Furthering the complication are the labor unions. In large state-owned industries, the unions, which are tied closely to political parties, oppose any change that will involve large-scale firing of workers. Protective labor laws give the government veto power over large-scale sacking of workers; consequently, you cannot close a plant without government approval.
Finance Minister Singh has indicated his interest in changing this, but that won’t happen until after the elections of 1996. It is expected that Prime Minister Rao’s Congress party will win the elections, and this should accelerate reforms. One of these reforms, and certainly one of the most important issues on the government’s reform agenda, is the elimination of its antiquated and inefficient tax system.
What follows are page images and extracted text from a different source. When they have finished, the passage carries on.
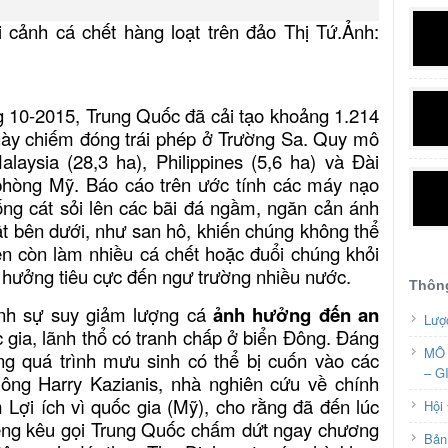
 cảnh cá chết hàng loạt trên đảo Thị Tứ.Ảnh:
ng 10-2015, Trung Quốc đã cải tạo khoảng 1.214
này chiếm đóng trái phép ở Trường Sa. Quy mô
aysia (28,3 ha), Philippines (5,6 ha) và Đài
phòng Mỹ. Báo cáo trên ước tính các máy nạo
ng cát sỏi lên các bãi đá ngầm, ngăn cản ánh
vật bên dưới, như san hô, khiến chúng không thể
rên còn làm nhiều cá chết hoặc đuổi chúng khỏi
hưởng tiêu cực đến ngư trường nhiều nước.
Thông
ịnh sự suy giảm lượng cá
ảnh hưởng đến an
Lượ
 gia, lãnh thổ có tranh chấp ở biển Đông. Đáng
MÔ 
ng quá trình mưu sinh có thể bị cuốn vào các
– G
, ông Harry Kazianis, nhà nghiên cứu về chính
 Lợi ích vì quốc gia (Mỹ), cho rằng đã đến lúc
Hội
iếng kêu gọi Trung Quốc chấm dứt ngay chương
Bản 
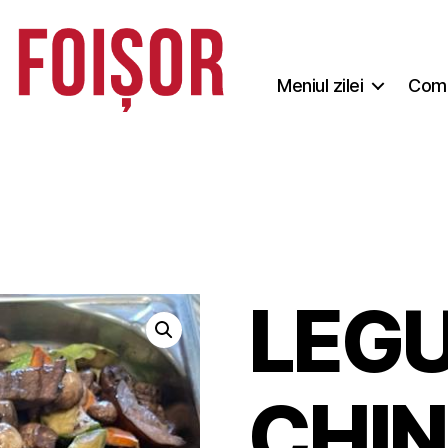
Meniul zilei
Coma
LEG
CHIN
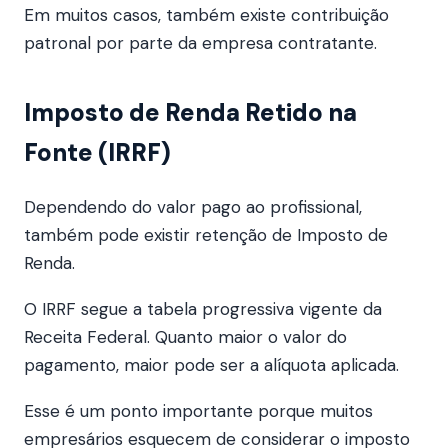
Em muitos casos, também existe contribuição
patronal por parte da empresa contratante.
Imposto de Renda Retido na
Fonte (IRRF)
Dependendo do valor pago ao profissional,
também pode existir retenção de Imposto de
Renda.
O IRRF segue a tabela progressiva vigente da
Receita Federal. Quanto maior o valor do
pagamento, maior pode ser a alíquota aplicada.
Esse é um ponto importante porque muitos
empresários esquecem de considerar o imposto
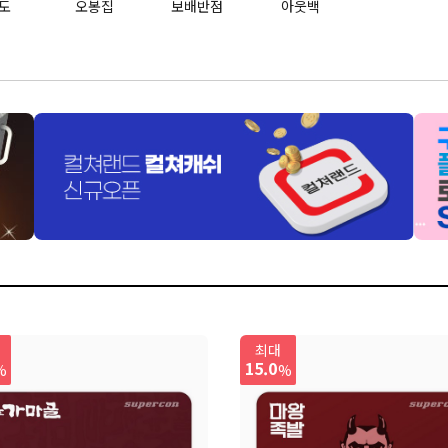
도
오봉집
보배반점
아웃백
최대
15.0
%
%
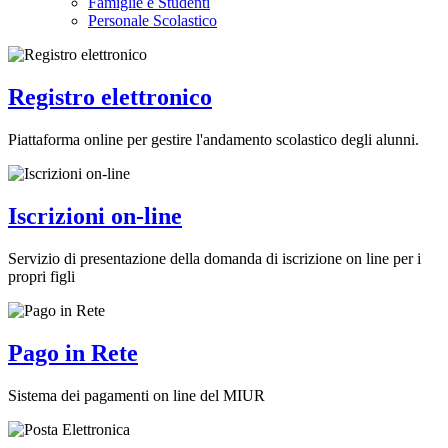
Famiglie e Studenti
Personale Scolastico
Registro elettronico
Piattaforma online per gestire l'andamento scolastico degli alunni.
Iscrizioni on-line
Servizio di presentazione della domanda di iscrizione on line per i
propri figli
Pago in Rete
Sistema dei pagamenti on line del MIUR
The current tax base is too narrow since its major source excludes India’s agricultural base and its traditional cottage (handicraft) industries; this excludes almost 64 percent of the population from the tax net. Evasion is rampant.
The consequence of all of this is that the reform movement appears to be irreversible, even at the state level, which accounts for half of the country’s gross domestic product. When compared to China, investors find India has several advantages. The culture is accustomed to Western influences, and its people have traveled or studied overseas. And the Indian middle class is familiar with Western goods and products.
However, few investors are looking for cheap labor; instead, the appeal of India’s labor force is that it has skilled workers (India graduates more engineers each year than China and South Korea combined). Also, unlike China, India has a well-developed legal system with courts that enforce laws with reasonable objectivity; though rules and regulations sometimes are slow-moving, they, for the most part, are reliable.
In conclusion, the advice to foreign investors is to be patient. Don’t let the bureaucracy overwhelm you. Remember the population of 900 million, with roughly a third of that an emerging middle class with tastes for those products that are Western in nature. Outside investment will further the growth of this middle class. In the meantime, India must liberalize more quickly and effectively than Asia’s other emerging countries. Nevertheless, for U.S. investors to be players in Asia, they must be in India.
Following is a collection of facts and figures about India:
It is an area slightly more than a third the size of the United States and has a population of approximately 920 million people. Its natural resources include coal (it has the fourth-largest reserves in the world), iron ore, manganese, titanium ore, natural gas, diamonds, petroleum and limestone.
Its religious makeup is 80 percent Hindu and 14 percent Moslem. Hindi is the national language, but the most important language for national, political and commercial communication is English. India’s government is a federal republic with a bicameral parliament (Sansad), a constitution, a legal system based on English common law and a Supreme Court. The capital is New Delhi.
(Walter Boston Jr. is director of the International Institute at SUNY College at Brockport.)